***** Data under study

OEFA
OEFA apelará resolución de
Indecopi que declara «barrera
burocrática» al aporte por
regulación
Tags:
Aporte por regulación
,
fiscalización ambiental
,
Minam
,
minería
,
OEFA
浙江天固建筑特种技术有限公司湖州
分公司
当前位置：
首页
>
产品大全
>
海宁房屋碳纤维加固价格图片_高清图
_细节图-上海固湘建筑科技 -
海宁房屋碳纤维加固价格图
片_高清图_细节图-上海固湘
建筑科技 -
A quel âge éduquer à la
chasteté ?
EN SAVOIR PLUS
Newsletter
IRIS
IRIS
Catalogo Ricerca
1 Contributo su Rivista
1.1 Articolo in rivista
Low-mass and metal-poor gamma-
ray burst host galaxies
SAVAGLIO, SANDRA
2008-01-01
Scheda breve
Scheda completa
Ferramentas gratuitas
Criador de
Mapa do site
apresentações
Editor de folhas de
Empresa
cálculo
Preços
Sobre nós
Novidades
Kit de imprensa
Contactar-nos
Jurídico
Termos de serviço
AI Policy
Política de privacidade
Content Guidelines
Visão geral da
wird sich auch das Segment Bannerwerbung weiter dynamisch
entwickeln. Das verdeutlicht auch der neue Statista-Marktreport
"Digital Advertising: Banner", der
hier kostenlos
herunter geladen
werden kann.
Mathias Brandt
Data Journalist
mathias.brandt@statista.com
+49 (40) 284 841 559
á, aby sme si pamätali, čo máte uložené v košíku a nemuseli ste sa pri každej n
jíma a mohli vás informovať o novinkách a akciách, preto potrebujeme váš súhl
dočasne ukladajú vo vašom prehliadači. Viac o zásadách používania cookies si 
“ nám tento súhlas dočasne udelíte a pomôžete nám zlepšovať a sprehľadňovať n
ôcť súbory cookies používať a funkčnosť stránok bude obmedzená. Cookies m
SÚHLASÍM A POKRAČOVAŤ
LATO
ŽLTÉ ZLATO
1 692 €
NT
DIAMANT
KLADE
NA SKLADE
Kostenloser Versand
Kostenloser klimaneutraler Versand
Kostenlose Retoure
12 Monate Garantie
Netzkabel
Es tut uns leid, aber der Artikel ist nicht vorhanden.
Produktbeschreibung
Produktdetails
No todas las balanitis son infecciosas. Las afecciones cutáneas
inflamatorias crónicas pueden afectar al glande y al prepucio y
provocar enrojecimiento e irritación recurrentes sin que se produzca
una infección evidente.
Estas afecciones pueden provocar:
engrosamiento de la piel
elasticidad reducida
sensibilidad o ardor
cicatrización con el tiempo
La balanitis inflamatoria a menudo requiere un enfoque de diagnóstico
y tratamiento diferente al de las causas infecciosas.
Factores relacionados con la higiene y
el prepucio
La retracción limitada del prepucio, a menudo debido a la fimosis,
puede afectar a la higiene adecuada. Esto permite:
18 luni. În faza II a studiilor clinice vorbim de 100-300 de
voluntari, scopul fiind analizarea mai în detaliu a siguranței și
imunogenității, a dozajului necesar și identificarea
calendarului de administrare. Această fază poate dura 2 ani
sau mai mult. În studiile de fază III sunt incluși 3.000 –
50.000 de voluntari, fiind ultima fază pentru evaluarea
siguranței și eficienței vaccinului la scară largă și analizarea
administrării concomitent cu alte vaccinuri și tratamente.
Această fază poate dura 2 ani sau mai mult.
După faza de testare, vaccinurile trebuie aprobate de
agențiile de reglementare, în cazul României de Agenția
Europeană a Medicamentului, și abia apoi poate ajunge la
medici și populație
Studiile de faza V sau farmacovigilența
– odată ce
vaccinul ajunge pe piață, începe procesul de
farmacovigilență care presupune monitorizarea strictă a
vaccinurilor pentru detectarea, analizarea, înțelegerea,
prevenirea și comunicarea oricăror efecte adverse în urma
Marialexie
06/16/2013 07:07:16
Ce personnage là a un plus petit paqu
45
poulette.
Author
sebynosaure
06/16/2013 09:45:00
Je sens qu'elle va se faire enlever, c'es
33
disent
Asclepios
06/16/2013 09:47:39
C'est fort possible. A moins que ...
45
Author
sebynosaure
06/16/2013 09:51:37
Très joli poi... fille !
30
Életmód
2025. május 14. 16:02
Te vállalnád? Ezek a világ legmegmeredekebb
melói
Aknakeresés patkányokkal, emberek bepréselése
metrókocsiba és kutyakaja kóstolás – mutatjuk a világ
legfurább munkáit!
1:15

**********

- Task directions: The data above needs retyping. Reproduce each line exactly.

- Solution to this exercise:
OEFA
OEFA apelará resolución de
Indecopi que declara «barrera
burocrática» al aporte por
regulación
Tags:
Aporte por regulación
,
fiscalización ambiental
,
Minam
,
minería
,
OEFA
浙江天固建筑特种技术有限公司湖州
分公司
当前位置：
首页
>
产品大全
>
海宁房屋碳纤维加固价格图片_高清图
_细节图-上海固湘建筑科技 -
海宁房屋碳纤维加固价格图
片_高清图_细节图-上海固湘
建筑科技 -
A quel âge éduquer à la
chasteté ?
EN SAVOIR PLUS
Newsletter
IRIS
IRIS
Catalogo Ricerca
1 Contributo su Rivista
1.1 Articolo in rivista
Low-mass and metal-poor gamma-
ray burst host galaxies
SAVAGLIO, SANDRA
2008-01-01
Scheda breve
Scheda completa
Ferramentas gratuitas
Criador de
Mapa do site
apresentações
Editor de folhas de
Empresa
cálculo
Preços
Sobre nós
Novidades
Kit de imprensa
Contactar-nos
Jurídico
Termos de serviço
AI Policy
Política de privacidade
Content Guidelines
Visão geral da
wird sich auch das Segment Bannerwerbung weiter dynamisch
entwickeln. Das verdeutlicht auch der neue Statista-Marktreport
"Digital Advertising: Banner", der
hier kostenlos
herunter geladen
werden kann.
Mathias Brandt
Data Journalist
mathias.brandt@statista.com
+49 (40) 284 841 559
á, aby sme si pamätali, čo máte uložené v košíku a nemuseli ste sa pri každej n
jíma a mohli vás informovať o novinkách a akciách, preto potrebujeme váš súhl
dočasne ukladajú vo vašom prehliadači. Viac o zásadách používania cookies si 
“ nám tento súhlas dočasne udelíte a pomôžete nám zlepšovať a sprehľadňovať n
ôcť súbory cookies používať a funkčnosť stránok bude obmedzená. Cookies m
SÚHLASÍM A POKRAČOVAŤ
LATO
ŽLTÉ ZLATO
1 692 €
NT
DIAMANT
KLADE
NA SKLADE
Kostenloser Versand
Kostenloser klimaneutraler Versand
Kostenlose Retoure
12 Monate Garantie
Netzkabel
Es tut uns leid, aber der Artikel ist nicht vorhanden.
Produktbeschreibung
Produktdetails
No todas las balanitis son infecciosas. Las afecciones cutáneas
inflamatorias crónicas pueden afectar al glande y al prepucio y
provocar enrojecimiento e irritación recurrentes sin que se produzca
una infección evidente.
Estas afecciones pueden provocar:
engrosamiento de la piel
elasticidad reducida
sensibilidad o ardor
cicatrización con el tiempo
La balanitis inflamatoria a menudo requiere un enfoque de diagnóstico
y tratamiento diferente al de las causas infecciosas.
Factores relacionados con la higiene y
el prepucio
La retracción limitada del prepucio, a menudo debido a la fimosis,
puede afectar a la higiene adecuada. Esto permite:
18 luni. În faza II a studiilor clinice vorbim de 100-300 de
voluntari, scopul fiind analizarea mai în detaliu a siguranței și
imunogenității, a dozajului necesar și identificarea
calendarului de administrare. Această fază poate dura 2 ani
sau mai mult. În studiile de fază III sunt incluși 3.000 –
50.000 de voluntari, fiind ultima fază pentru evaluarea
siguranței și eficienței vaccinului la scară largă și analizarea
administrării concomitent cu alte vaccinuri și tratamente.
Această fază poate dura 2 ani sau mai mult.
După faza de testare, vaccinurile trebuie aprobate de
agențiile de reglementare, în cazul României de Agenția
Europeană a Medicamentului, și abia apoi poate ajunge la
medici și populație
Studiile de faza V sau farmacovigilența
– odată ce
vaccinul ajunge pe piață, începe procesul de
farmacovigilență care presupune monitorizarea strictă a
vaccinurilor pentru detectarea, analizarea, înțelegerea,
prevenirea și comunicarea oricăror efecte adverse în urma
Marialexie
06/16/2013 07:07:16
Ce personnage là a un plus petit paqu
45
poulette.
Author
sebynosaure
06/16/2013 09:45:00
Je sens qu'elle va se faire enlever, c'es
33
disent
Asclepios
06/16/2013 09:47:39
C'est fort possible. A moins que ...
45
Author
sebynosaure
06/16/2013 09:51:37
Très joli poi... fille !
30
Életmód
2025. május 14. 16:02
Te vállalnád? Ezek a világ legmegmeredekebb
melói
Aknakeresés patkányokkal, emberek bepréselése
metrókocsiba és kutyakaja kóstolás – mutatjuk a világ
legfurább munkáit!
1:15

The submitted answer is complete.